そんな俺の思いをよそに、女子格闘技部員の怪物どもに俺は囲まれた。
「なあ、お兄さんよ」
「は、はい!」
「後輩が随分と、世話になったようだね」
「はい、たくさんお世話しました」
なんのことか分からないけど、否定はしない方がいいと思ったら、竹刀をバンっと俺の肩に振り下ろした。

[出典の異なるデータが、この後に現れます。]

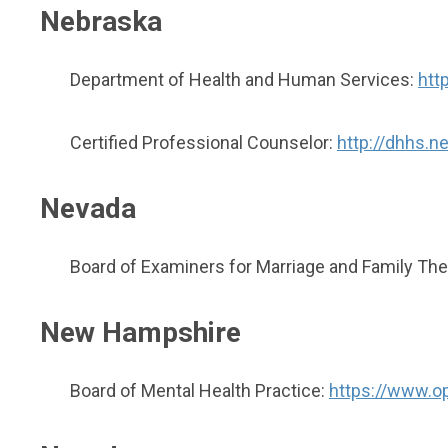
Nebraska
Department of Health and Human Services:
htt
Certified Professional Counselor:
http://dhhs.n
Nevada
Board of Examiners for Marriage and Family The
New Hampshire
Board of Mental Health Practice:
https://www.op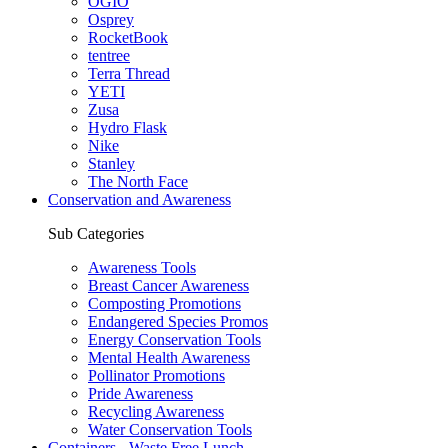
OGIO
Osprey
RocketBook
tentree
Terra Thread
YETI
Zusa
Hydro Flask
Nike
Stanley
The North Face
Conservation and Awareness
Sub Categories
Awareness Tools
Breast Cancer Awareness
Composting Promotions
Endangered Species Promos
Energy Conservation Tools
Mental Health Awareness
Pollinator Promotions
Pride Awareness
Recycling Awareness
Water Conservation Tools
Containers - Waste Free Lunch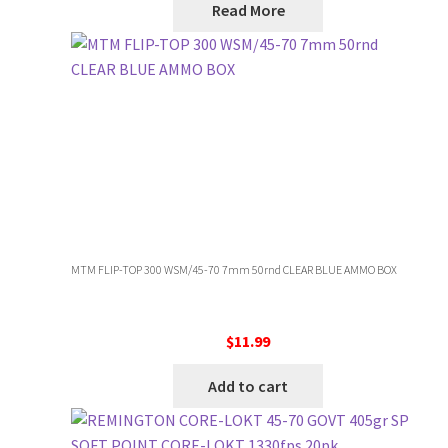
Read More
MTM FLIP-TOP 300 WSM/45-70 7mm 50rnd CLEAR BLUE AMMO BOX
$
11.99
Add to cart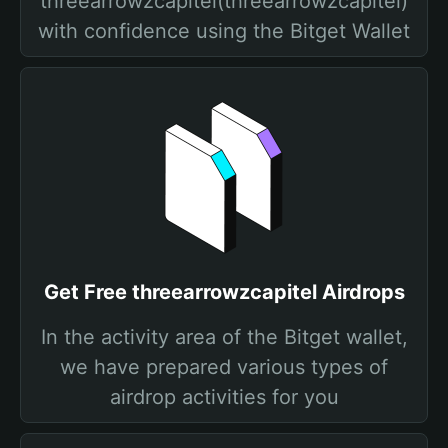
threearrowzcapitel(threearrowzcapitel)
with confidence using the Bitget Wallet
Get Free threearrowzcapitel Airdrops
In the activity area of the Bitget wallet,
we have prepared various types of
airdrop activities for you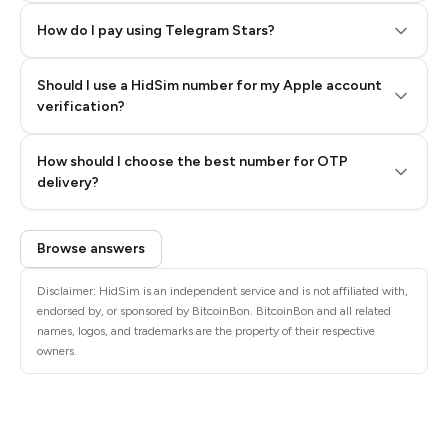
How do I pay using Telegram Stars?
Should I use a HidSim number for my Apple account
Step 3: Pay our bot with Stars
verification?
Quality High To Low
How should I choose the best number for OTP
Price High To
delivery?
Low
Browse answers
Disclaimer: HidSim is an independent service and is not affiliated with,
endorsed by, or sponsored by BitcoinBon. BitcoinBon and all related
names, logos, and trademarks are the property of their respective
owners.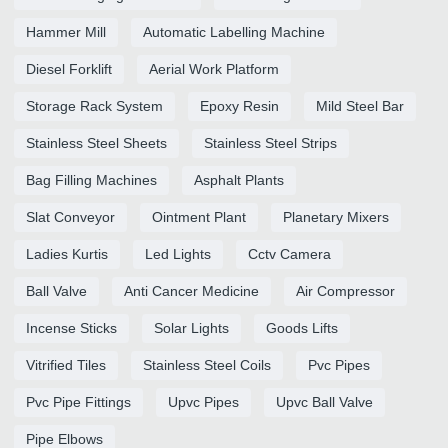
Hammer Mill
Automatic Labelling Machine
Diesel Forklift
Aerial Work Platform
Storage Rack System
Epoxy Resin
Mild Steel Bar
Stainless Steel Sheets
Stainless Steel Strips
Bag Filling Machines
Asphalt Plants
Slat Conveyor
Ointment Plant
Planetary Mixers
Ladies Kurtis
Led Lights
Cctv Camera
Ball Valve
Anti Cancer Medicine
Air Compressor
Incense Sticks
Solar Lights
Goods Lifts
Vitrified Tiles
Stainless Steel Coils
Pvc Pipes
Pvc Pipe Fittings
Upvc Pipes
Upvc Ball Valve
Pipe Elbows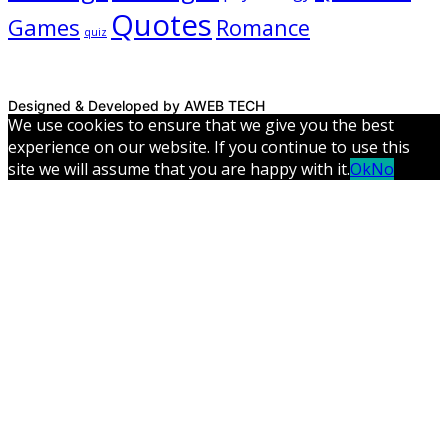
Quotes
Games
Romance
quiz
Designed & Developed by AWEB TECH
We use cookies to ensure that we give you the best
experience on our website. If you continue to use this
site we will assume that you are happy with it.
Ok
No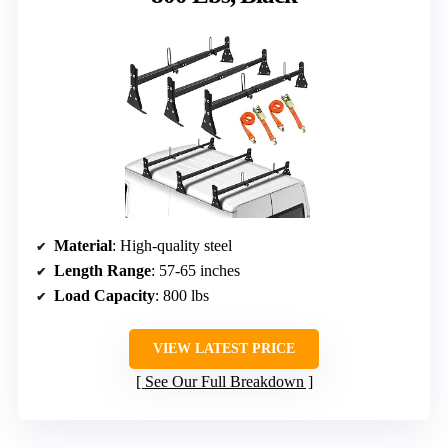
Material
: High-quality steel
Length Range
: 57-65 inches
Load Capacity
: 800 lbs
VIEW LATEST PRICE
See Our Full Breakdown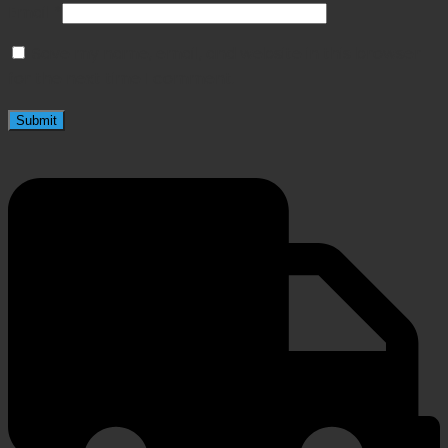
Email
*
Save my name, email, and website in this browser
for the next time I comment.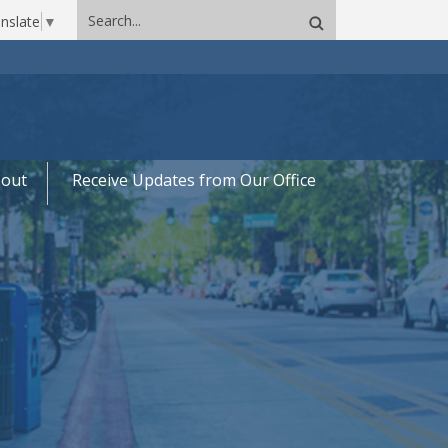
Search
nslate
▼
site
out
Receive Updates from Our Office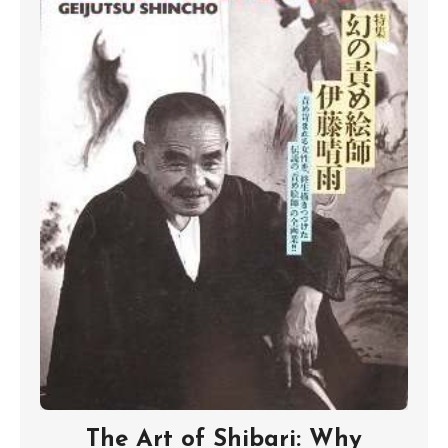
The Art of Shibari: Why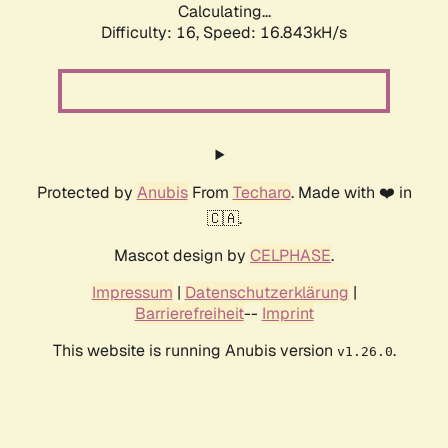
Calculating...
Difficulty: 16,
Speed: 16.843kH/s
Protected by
Anubis
From
Techaro
. Made with ❤️ in
🇨🇦.
Mascot design by
CELPHASE
.
Impressum
|
Datenschutzerklärung
|
Barrierefreiheit
--
Imprint
This website is running Anubis version
.
v1.26.0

俺はとっさに避けたけど、むしろそれが悪かったようだ。
なんでか分からないけど、とても嬉しそうな表情をしていかたらだ。
「そうそう、なら恩返ししないとな!」
俺は持ち上げられ、床に叩きつけられた。
「稽古をつけてやるよ」
「え、えんりょし・・・」
「遠慮は無用だ。私たちの仲じゃないか」
また、投げられた。
「なあ、お兄さん」
「は、はひ~」
「お前、女好きなんだって」
「ひ、ひえ」
今度は、寝技を決めてきた。
「ほら、お前の大好きなおっぱいだぞ」
絞められた。
というか、これおっぱいなのか?
筋肉の間違いじゃないか?
「ほら、良かったな」
「ふ、ふふひ~」
「なあ、お兄さんよ」
「ははひ~」
「私の後輩にさ、なんて言ったか覚えているかい?」
「へ?ひひへ」
「おら!」
投げられた。
これは、もう死ぬ。
ああ、俺は美女の涙で溺死する前に、こんな場所でブスに囲まれて死ぬのか?
それは嫌だ。
「なあ、もう一度、言ってくれないかなあ」
「ほ、ほおほはひひはふ」
「あ?なんだって?」
「やめて!!!」
「おいおい、お前にひどいことをした奴なんだぞ?」
「で、でも、ブスだから、私は、私は」
「お前は可愛い後輩だよ。自分をブスなんて言うなよ」
「でもでも」
「本当にお前はいい子だよ、こんな馬鹿にはもったいない」
「わ、わたしは」
「だいたい、こんなクズのどこがいいんだ?」
「や、やさしいところ、かな」
「どこが?」
「ええっと、この前、ねこちゃんにごはんをあげていたり、おばあちゃんの荷物を運んであげたりとか」
「え?本当か?」
やめろ、あれはたまたまだ。
美女に俺のいい人ぶりをアピールしようとしただけで、それ以外の目的はない。
「だ、だから、私、この人に相応しい女性になります!」
いや、無理でしょう。
「よく言った!」
ええ?
「おい」
「は、はひ」
「お前、私の後輩と付き合え」
「ひひゃれふ~」
「おお、そうか、分かってくれたか」
「ひ、ひや~」
「良かったなあ」
「はい!」
ブスは、いやデブは、いや、後輩さんは俺の側にしゃがみ、手を付いた。
「これからも、よろしくお願いします」
「お!女子の鏡!」
お前ら、いつの時代の女だよ。
「私、あなたに相応しい、いい女になって見せます」
「一応言っておくけどな、私の後輩をぞんざいに扱ったらどうなるか、分かるよな」
「は、はひ~」
こうして、俺に彼女が出来た。
出来るだけ早く、別れよう。
今は命が惜しいから無理だけど、俺には世界の美女が待っているんだから。